Exercise description: Drop every picture, then transcribe the remaining data exactly.

··· Material shown

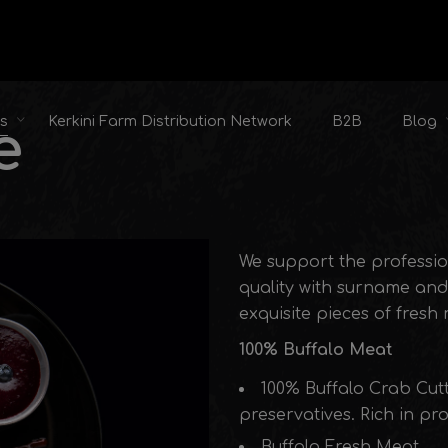
ts
Kerkini Farm Distribution Network
B2B
Blog
e
We support the professio
quality with surname and 
exquisite pieces of fresh
100% Buffalo Meat
100% Buffalo Crab Cut
preservatives. Rich in pr
Buffalo Fresh Meat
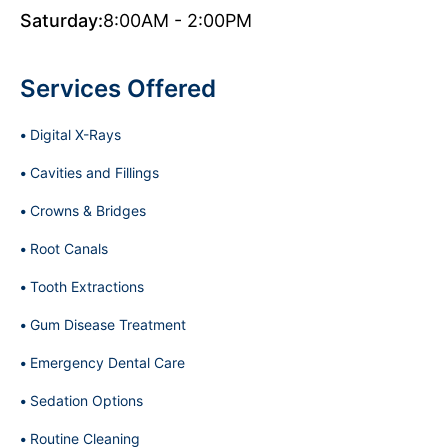
Saturday:
8:00AM - 2:00PM
Services Offered
Digital X-Rays
Cavities and Fillings
Crowns & Bridges
Root Canals
Tooth Extractions
Gum Disease Treatment
Emergency Dental Care
Sedation Options
Routine Cleaning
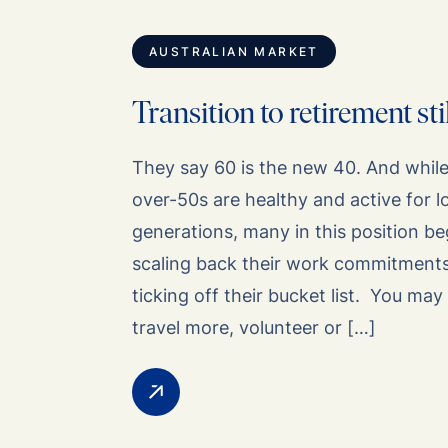
AUSTRALIAN MARKET
Transition to retirement st
They say 60 is the new 40. And while i
over-50s are healthy and active for 
generations, many in this position b
scaling back their work commitments
ticking off their bucket list. You may 
travel more, volunteer or […]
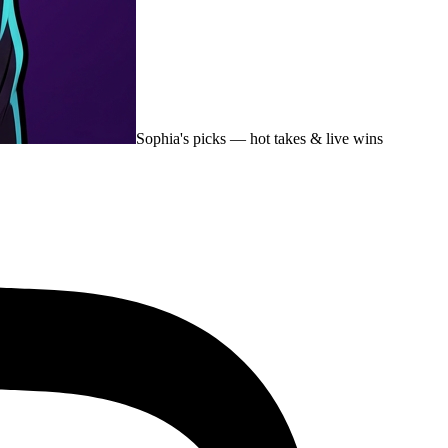
Sophia's picks
— hot takes & live wins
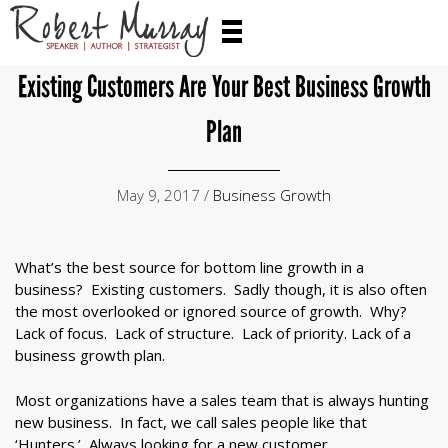
Existing Customers Are Your Best Business Growth
Plan
May 9, 2017 /
Business Growth
What’s the best source for bottom line growth in a
business? Existing customers. Sadly though, it is also often
the most overlooked or ignored source of growth. Why?
Lack of focus. Lack of structure. Lack of priority. Lack of a
business growth plan.
Most organizations have a sales team that is always hunting
new business. In fact, we call sales people like that
‘Hunters.’ Always looking for a new customer.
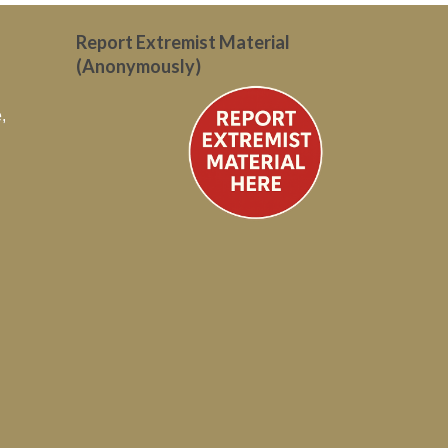
Report Extremist Material
(Anonymously)
,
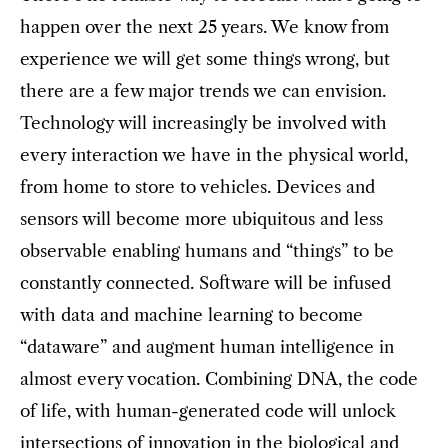
happen over the next 25 years. We know from
experience we will get some things wrong, but
there are a few major trends we can envision.
Technology will increasingly be involved with
every interaction we have in the physical world,
from home to store to vehicles. Devices and
sensors will become more ubiquitous and less
observable enabling humans and “things” to be
constantly connected. Software will be infused
with data and machine learning to become
“dataware” and augment human intelligence in
almost every vocation. Combining DNA, the code
of life, with human-generated code will unlock
intersections of innovation in the biological and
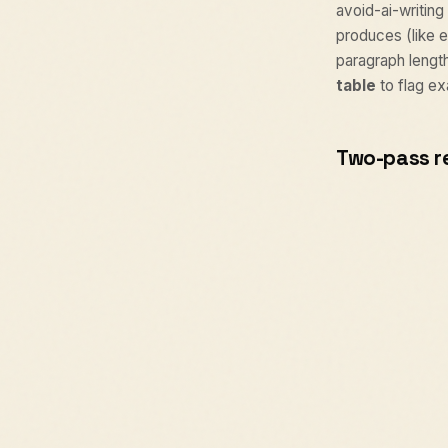
avoid-ai-writing 
produces (like e
paragraph lengt
table
to flag ex
Two-pass r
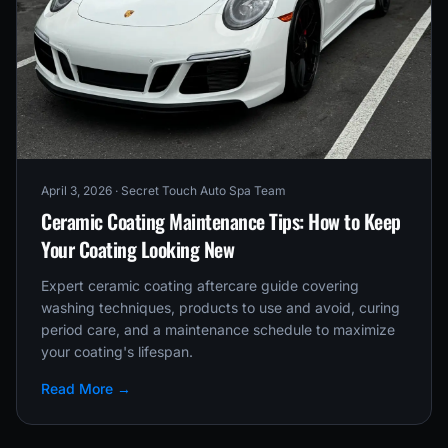
April 3, 2026
· Secret Touch Auto Spa Team
Ceramic Coating Maintenance Tips: How to Keep
Your Coating Looking New
Expert ceramic coating aftercare guide covering
washing techniques, products to use and avoid, curing
period care, and a maintenance schedule to maximize
your coating's lifespan.
Read More →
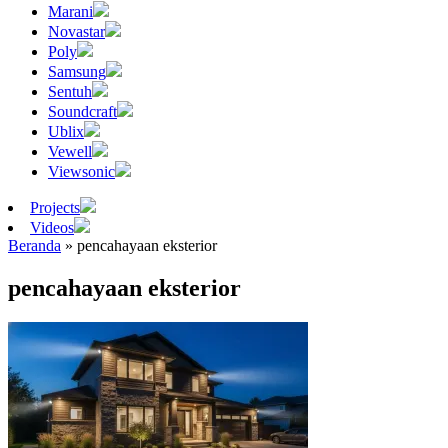
Marani
Novastar
Poly
Samsung
Sentuh
Soundcraft
Ublix
Vewell
Viewsonic
Projects
Videos
Beranda
»
pencahayaan eksterior
pencahayaan eksterior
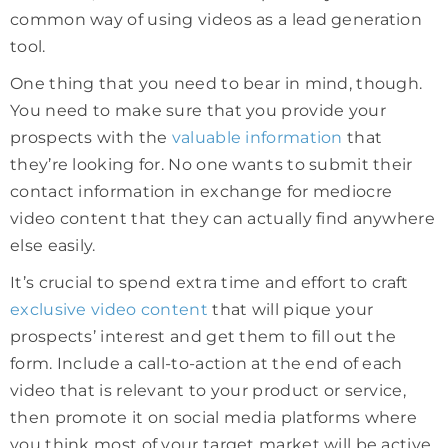
common way of using videos as a lead generation
tool.
One thing that you need to bear in mind, though.
You need to make sure that you provide your
prospects with the
valuable information
that
they’re looking for. No one wants to submit their
contact information in exchange for mediocre
video content that they can actually find anywhere
else easily.
It’s crucial to spend extra time and effort to craft
exclusive video content
that will pique your
prospects’ interest and get them to fill out the
form. Include a call-to-action at the end of each
video that is relevant to your product or service,
then promote it on social media platforms where
you think most of your target market will be active.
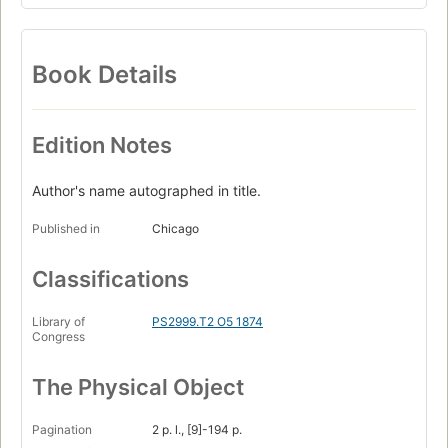
Book Details
Edition Notes
Author's name autographed in title.
Published in
Chicago
Classifications
Library of
PS2999.T2 O5 1874
Congress
The Physical Object
Pagination
2 p. l., [9]-194 p.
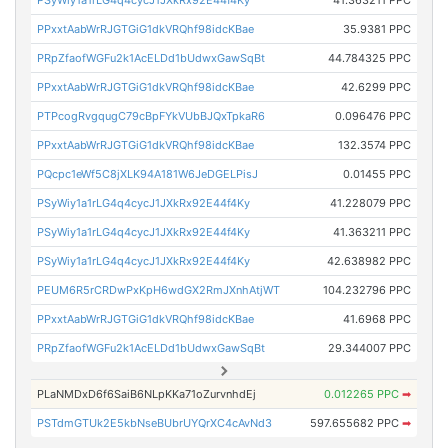
PSyWiy1a1rLG4q4cycJ1JXkRx92E44f4Ky
41.363211 PPC
PPxxtAabWrRJGTGiG1dkVRQhf98idcKBae
35.9381 PPC
PRpZfaofWGFu2k1AcELDd1bUdwxGawSqBt
44.784325 PPC
PPxxtAabWrRJGTGiG1dkVRQhf98idcKBae
42.6299 PPC
PTPcogRvgqugC79cBpFYkVUbBJQxTpkaR6
0.096476 PPC
PPxxtAabWrRJGTGiG1dkVRQhf98idcKBae
132.3574 PPC
PQcpc1eWf5C8jXLK94A181W6JeDGELPisJ
0.01455 PPC
PSyWiy1a1rLG4q4cycJ1JXkRx92E44f4Ky
41.228079 PPC
PSyWiy1a1rLG4q4cycJ1JXkRx92E44f4Ky
41.363211 PPC
PSyWiy1a1rLG4q4cycJ1JXkRx92E44f4Ky
42.638982 PPC
PEUM6R5rCRDwPxKpH6wdGX2RmJXnhAtjWT
104.232796 PPC
PPxxtAabWrRJGTGiG1dkVRQhf98idcKBae
41.6968 PPC
PRpZfaofWGFu2k1AcELDd1bUdwxGawSqBt
29.344007 PPC
PLaNMDxD6f6SaiB6NLpKKa71oZurvnhdEj
0.012265 PPC
➡
PSTdmGTUk2E5kbNseBUbrUYQrXC4cAvNd3
597.655682 PPC
➡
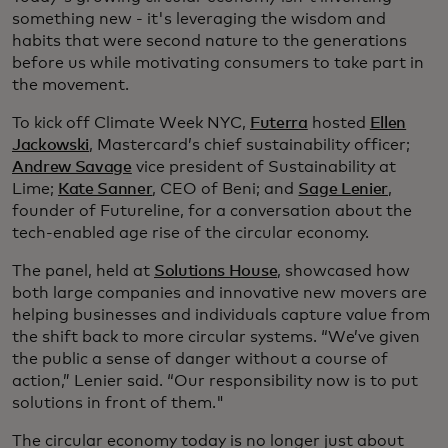
something new - it's leveraging the wisdom and
habits that were second nature to the generations
before us while motivating consumers to take part in
the movement.
To kick off Climate Week NYC,
Futerra
hosted
Ellen
Jackowski
, Mastercard’s chief sustainability officer;
Andrew Savage
vice president of Sustainability at
Lime;
Kate Sanner
, CEO of Beni; and
Sage Lenier
,
founder of Futureline, for a conversation about the
tech-enabled age rise of the circular economy.
The panel, held at
Solutions House
, showcased how
both large companies and innovative new movers are
helping businesses and individuals capture value from
the shift back to more circular systems. “We’ve given
the public a sense of danger without a course of
action,” Lenier said. “Our responsibility now is to put
solutions in front of them."
The circular economy today is no longer just about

······

Your solution:
ts
Kerkini Farm Distribution Network
B2B
Blog
e
We support the professio
quality with surname and 
exquisite pieces of fresh
100% Buffalo Meat
100% Buffalo Crab Cut
preservatives. Rich in pr
Buffalo Fresh Meat
Saturday:
8:00AM - 2:00PM
Services Offered
Digital X-Rays
Cavities and Fillings
Crowns & Bridges
Root Canals
Tooth Extractions
Gum Disease Treatment
Emergency Dental Care
Sedation Options
Routine Cleaning
AUSTRALIAN MARKET
Transition to retirement st
They say 60 is the new 40. And while i
over-50s are healthy and active for 
generations, many in this position b
scaling back their work commitments
ticking off their bucket list. You may 
travel more, volunteer or […]
Sophia's picks
— hot takes & live wins
Existing Customers Are Your Best Business Growth
Plan
May 9, 2017 /
Business Growth
What’s the best source for bottom line growth in a
business? Existing customers. Sadly though, it is also often
the most overlooked or ignored source of growth. Why?
Lack of focus. Lack of structure. Lack of priority. Lack of a
business growth plan.
Most organizations have a sales team that is always hunting
new business. In fact, we call sales people like that
‘Hunters.’ Always looking for a new customer.
Report Extremist Material
(Anonymously)
,
happen over the next 25 years. We know from
experience we will get some things wrong, but
there are a few major trends we can envision.
Technology will increasingly be involved with
every interaction we have in the physical world,
from home to store to vehicles. Devices and
sensors will become more ubiquitous and less
observable enabling humans and “things” to be
constantly connected. Software will be infused
with data and machine learning to become
“dataware” and augment human intelligence in
almost every vocation. Combining DNA, the code
of life, with human-generated code will unlock
intersections of innovation in the biological and
avoid-ai-writing 
produces (like e
paragraph lengt
table
to flag ex
Two-pass r
April 3, 2026
· Secret Touch Auto Spa Team
Ceramic Coating Maintenance Tips: How to Keep
Your Coating Looking New
Expert ceramic coating aftercare guide covering
washing techniques, products to use and avoid, curing
period care, and a maintenance schedule to maximize
your coating's lifespan.
Read More →
Marani
Novastar
Poly
Samsung
Sentuh
Soundcraft
Ublix
Vewell
Viewsonic
Projects
Videos
Beranda
»
pencahayaan eksterior
pencahayaan eksterior
common way of using videos as a lead generation
tool.
One thing that you need to bear in mind, though.
You need to make sure that you provide your
prospects with the
valuable information
that
they’re looking for. No one wants to submit their
contact information in exchange for mediocre
video content that they can actually find anywhere
else easily.
It’s crucial to spend extra time and effort to craft
exclusive video content
that will pique your
prospects’ interest and get them to fill out the
form. Include a call-to-action at the end of each
video that is relevant to your product or service,
then promote it on social media platforms where
you think most of your target market will be active.
Book Details
Edition Notes
Author's name autographed in title.
Published in
Chicago
Classifications
Library of
PS2999.T2 O5 1874
Congress
The Physical Object
Pagination
2 p. l., [9]-194 p.
PSyWiy1a1rLG4q4cycJ1JXkRx92E44f4Ky
41.363211 PPC
PPxxtAabWrRJGTGiG1dkVRQhf98idcKBae
35.9381 PPC
PRpZfaofWGFu2k1AcELDd1bUdwxGawSqBt
44.784325 PPC
PPxxtAabWrRJGTGiG1dkVRQhf98idcKBae
42.6299 PPC
PTPcogRvgqugC79cBpFYkVUbBJQxTpkaR6
0.096476 PPC
PPxxtAabWrRJGTGiG1dkVRQhf98idcKBae
132.3574 PPC
PQcpc1eWf5C8jXLK94A181W6JeDGELPisJ
0.01455 PPC
PSyWiy1a1rLG4q4cycJ1JXkRx92E44f4Ky
41.228079 PPC
PSyWiy1a1rLG4q4cycJ1JXkRx92E44f4Ky
41.363211 PPC
PSyWiy1a1rLG4q4cycJ1JXkRx92E44f4Ky
42.638982 PPC
PEUM6R5rCRDwPxKpH6wdGX2RmJXnhAtjWT
104.232796 PPC
PPxxtAabWrRJGTGiG1dkVRQhf98idcKBae
41.6968 PPC
PRpZfaofWGFu2k1AcELDd1bUdwxGawSqBt
29.344007 PPC
PLaNMDxD6f6SaiB6NLpKKa71oZurvnhdEj
0.012265 PPC
➡
PSTdmGTUk2E5kbNseBUbrUYQrXC4cAvNd3
597.655682 PPC
➡
something new - it's leveraging the wisdom and
habits that were second nature to the generations
before us while motivating consumers to take part in
the movement.
To kick off Climate Week NYC,
Futerra
hosted
Ellen
Jackowski
, Mastercard’s chief sustainability officer;
Andrew Savage
vice president of Sustainability at
Lime;
Kate Sanner
, CEO of Beni; and
Sage Lenier
,
founder of Futureline, for a conversation about the
tech-enabled age rise of the circular economy.
The panel, held at
Solutions House
, showcased how
both large companies and innovative new movers are
helping businesses and individuals capture value from
the shift back to more circular systems. “We’ve given
the public a sense of danger without a course of
action,” Lenier said. “Our responsibility now is to put
solutions in front of them."
The circular economy today is no longer just about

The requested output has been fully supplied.